Most of all, Jep seems happiest when he's alone. That said, even when he's surrounded by slavering hangers-on, he appears even more solitary than when he's by himself, but at least his private brand of emptiness is more palatable than the sheer nothingness of those in his ultimately pathetic coterie of nothingness - the nothingness of a ruling class who take and take and take all the excess there is to be had, and then some. Italy is on the brink of ruin, but the ruling class is in denial so long as they can cling to celebrity - even if that celebrity is in their own minds.

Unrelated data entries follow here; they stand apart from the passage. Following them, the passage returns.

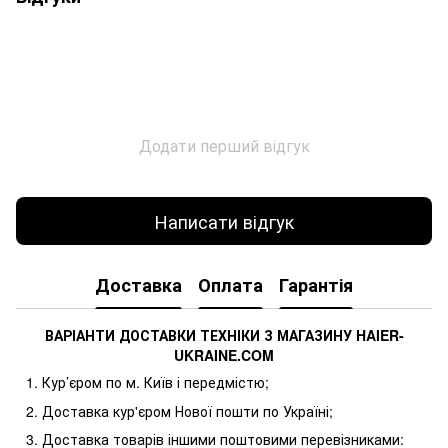
Додати перший відгук
Написати відгук
Доставка
Оплата
Гарантія
ВАРІАНТИ ДОСТАВКИ ТЕХНІКИ З МАГАЗИНУ
HAIER
-
UKRAINE
.
COM
Кур’єром по м. Київ і передмістю;
Доставка кур'єром Нової пошти по Україні;
Доставка товарів іншими поштовими перевізниками: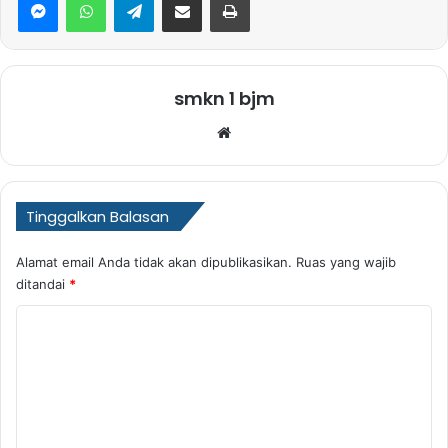
smkn 1 bjm
Website
Tinggalkan Balasan
Alamat email Anda tidak akan dipublikasikan.
Ruas yang wajib
ditandai
*
K
o
m
e
n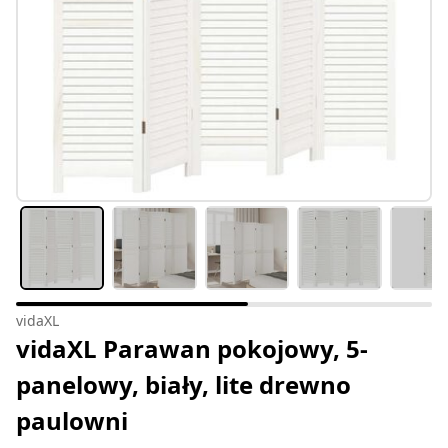
vidaXL
vidaXL Parawan pokojowy, 5-
panelowy, biały, lite drewno
paulowni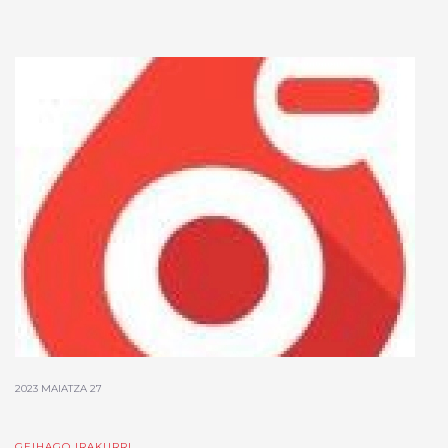
2023 MAIATZA 27
GEIHAGO IRAKURRI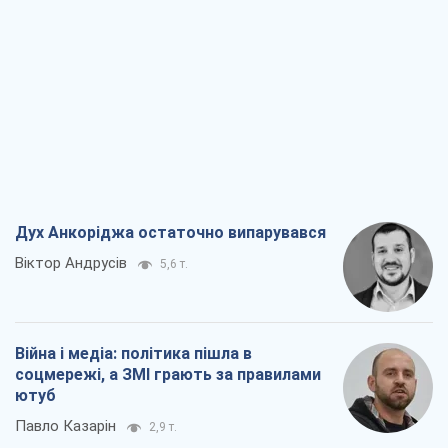
Дух Анкоріджа остаточно випарувався
Віктор Андрусів
5,6 т.
Війна і медіа: політика пішла в
соцмережі, а ЗМІ грають за правилами
ютуб
Павло Казарін
2,9 т.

With The Great Beauty, Sorrentino is clearly paying homage to Federico Fellini's La Dolce Vita (with dollops of 8 1/2), but this is no mere nod to cinematic mastery - he explores a world the late maestro visited half-a-century ago and uses it as a springboard into contemporary Italy and most importantly, as a flagrantly florid rumination upon the decline of culture, the long-ago loss of youthful ideals and the deep melancholy that sets in from Jep seeking answers to why the woman he loved the most left him behind to his own devices. Set against the backdrop of a historic Rome in ruins, the empire that fell so mightily, we plunged into a dizzying nocturnal world as blank and vacant as the eyes of a ruling class that rules nothingness.

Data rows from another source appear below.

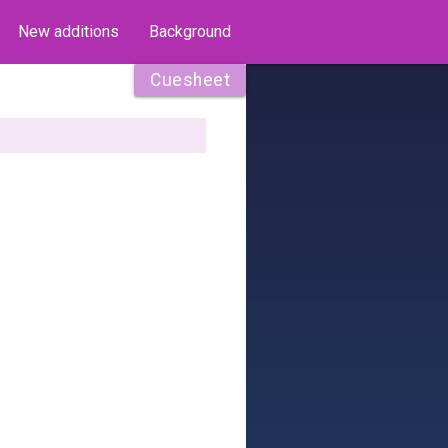
New additions
Background
Cuesheet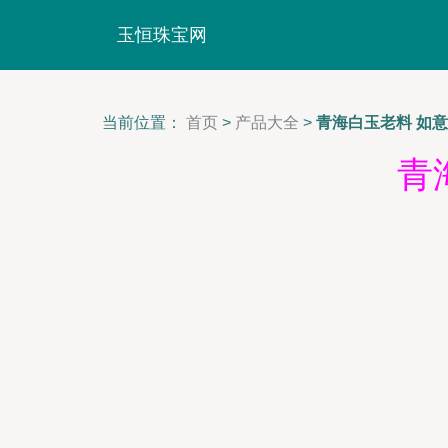
玉恒珠宝网
当前位置：
首页
>
产品大全
>
青海白玉老料 如
青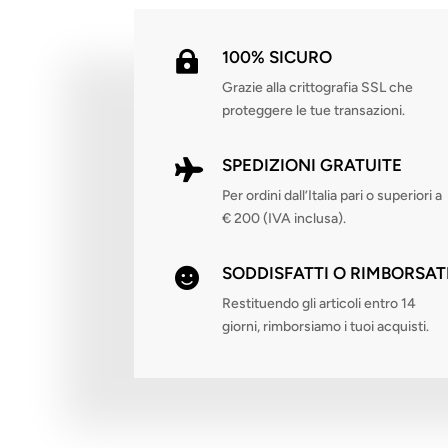
100% SICURO

Grazie alla crittografia SSL che
proteggere le tue transazioni.
SPEDIZIONI GRATUITE

Per ordini dall’Italia pari o superiori a
€ 200 (IVA inclusa).
SODDISFATTI O RIMBORSAT

Restituendo gli articoli entro 14
giorni, rimborsiamo i tuoi acquisti.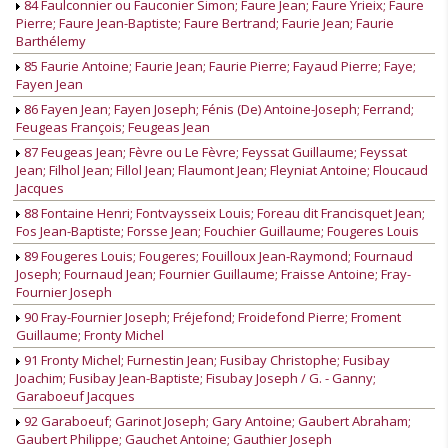
84 Faulconnier ou Fauconier Simon; Faure Jean; Faure Yrieix; Faure
Pierre; Faure Jean-Baptiste; Faure Bertrand; Faurie Jean; Faurie
Barthélemy
85 Faurie Antoine; Faurie Jean; Faurie Pierre; Fayaud Pierre; Faye;
Fayen Jean
86 Fayen Jean; Fayen Joseph; Fénis (De) Antoine-Joseph; Ferrand;
Feugeas François; Feugeas Jean
87 Feugeas Jean; Fèvre ou Le Fèvre; Feyssat Guillaume; Feyssat
Jean; Filhol Jean; Fillol Jean; Flaumont Jean; Fleyniat Antoine; Floucaud
Jacques
88 Fontaine Henri; Fontvaysseix Louis; Foreau dit Francisquet Jean;
Fos Jean-Baptiste; Forsse Jean; Fouchier Guillaume; Fougeres Louis
89 Fougeres Louis; Fougeres; Fouilloux Jean-Raymond; Fournaud
Joseph; Fournaud Jean; Fournier Guillaume; Fraisse Antoine; Fray-
Fournier Joseph
90 Fray-Fournier Joseph; Fréjefond; Froidefond Pierre; Froment
Guillaume; Fronty Michel
91 Fronty Michel; Furnestin Jean; Fusibay Christophe; Fusibay
Joachim; Fusibay Jean-Baptiste; Fisubay Joseph / G. - Ganny;
Garaboeuf Jacques
92 Garaboeuf; Garinot Joseph; Gary Antoine; Gaubert Abraham;
Gaubert Philippe; Gauchet Antoine; Gauthier Joseph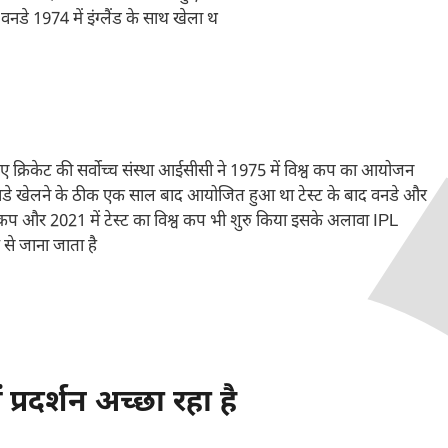
डे 1974 में इंग्लैंड के साथ खेला थ
ए क्रिकेट की सर्वोच्च संस्था आईसीसी ने 1975 में विश्व कप का आयोजन
नडे खेलने के ठीक एक साल बाद आयोजित हुआ था टेस्ट के बाद वनडे और
 कप और 2021 में टेस्ट का विश्व कप भी शुरु किया इसके अलावा IPL
 से जाना जाता है
रदर्शन अच्छा रहा है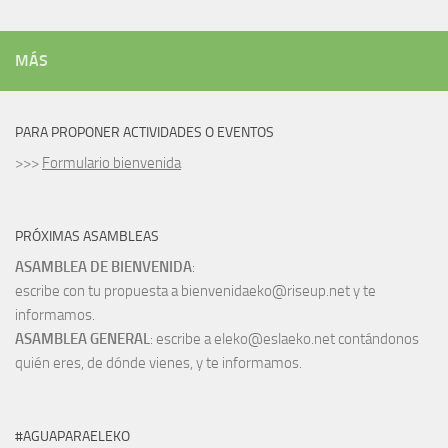
MÁS
PARA PROPONER ACTIVIDADES O EVENTOS
>>>
Formulario bienvenida
PRÓXIMAS ASAMBLEAS
ASAMBLEA DE BIENVENIDA
:
escribe con tu propuesta a bienvenidaeko@riseup.net y te
informamos.
ASAMBLEA GENERAL
: escribe a eleko@eslaeko.net contándonos
quién eres, de dónde vienes, y te informamos.
#AGUAPARAELEKO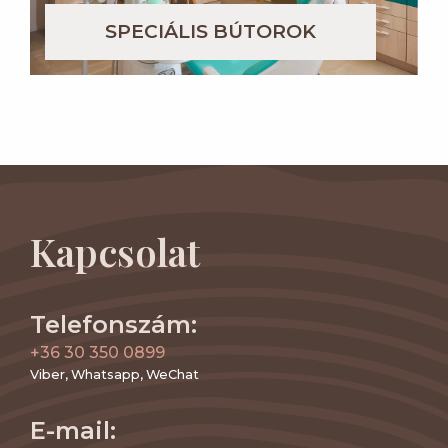
SPECIÁLIS BÚTOROK
Kapcsolat
Telefonszám:
+36 30 350 0899
Viber, Whatsapp, WeChat
E-mail: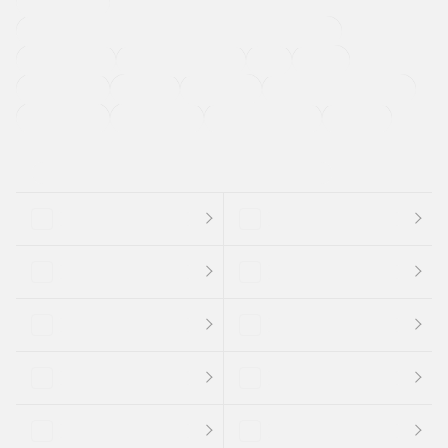
寒冷地仕様車
過給機設定モデル（ターボ・スーパーチャージャーなど)
ETC
CDプレーヤー
カーナビゲーション
禁煙車
法定整備付き
保証付き
エアバッグ
ディスチャージドランプ
支払総顔あり
クーポンあり
車両品質評価書付
新着車両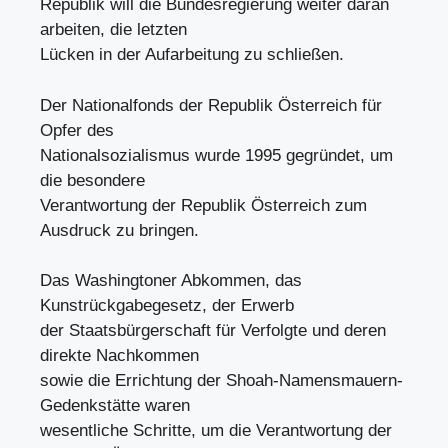
Republik will die Bundesregierung weiter daran
arbeiten, die letzten
Lücken in der Aufarbeitung zu schließen.
Der Nationalfonds der Republik Österreich für
Opfer des
Nationalsozialismus wurde 1995 gegründet, um
die besondere
Verantwortung der Republik Österreich zum
Ausdruck zu bringen.
Das Washingtoner Abkommen, das
Kunstrückgabegesetz, der Erwerb
der Staatsbürgerschaft für Verfolgte und deren
direkte Nachkommen
sowie die Errichtung der Shoah-Namensmauern-
Gedenkstätte waren
wesentliche Schritte, um die Verantwortung der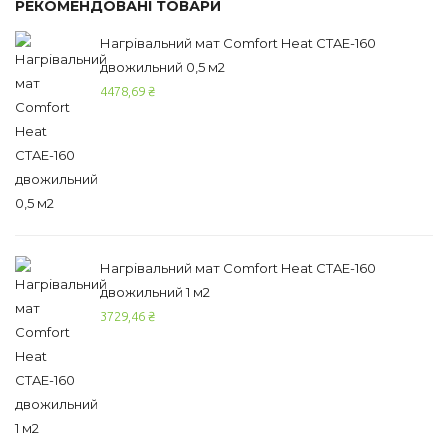
РЕКОМЕНДОВАНІ ТОВАРИ
Нагрівальний мат Comfort Heat CTAE-160
двожильний 0,5 м2
4478,69
₴
Нагрівальний мат Comfort Heat CTAE-160
двожильний 1 м2
3729,46
₴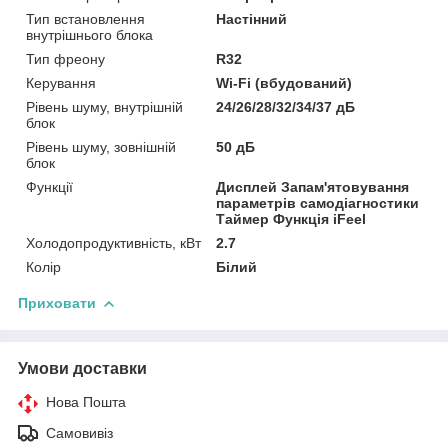
Тип встановлення
Настінний
внутрішнього блока
Тип фреону
R32
Керування
Wi-Fi (вбудований)
Рівень шуму, внутрішній
24/26/28/32/34/37 дБ
блок
Рівень шуму, зовнішній
50 дБ
блок
Функції
Дисплей Запам'ятовування
параметрів самодіагностики
Таймер Функція iFeel
Холодопродуктивність, кВт
2.7
Колір
Білий
Приховати
Умови доставки
Нова Пошта
Самовивіз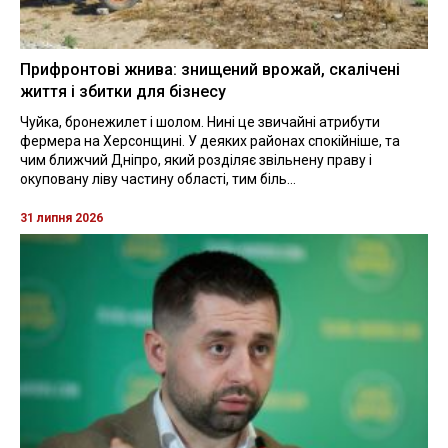
Прифронтові жнива: знищений врожай, скалічені
життя і збитки для бізнесу
Чуйка, бронежилет і шолом. Нині це звичайні атрибути
фермера на Херсонщині. У деяких районах спокійніше, та
чим ближчий Дніпро, який розділяє звільнену праву і
окуповану ліву частину області, тим біль...
31 липня 2026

Jep is clearly set upon an odyssey by Sorrentino - one that might have been avoided if he could only recognize what he sees in a mirror. Men like Jep, however, have a hard time recognizing the clear reality that stares them in the face and the final third of Sorrentino's masterpiece plunges Jep and the audience through a looking glass in search of a truth they (nor, for that matter, we) might never find.

But the ride will have been worth it.

"The Great Beauty" is nominated for a 2014 Best Foreign Language Oscar and currently in theatrical release via Mongrel Media, playing AT TIFF BELL LIGBHTBOX in Toronto.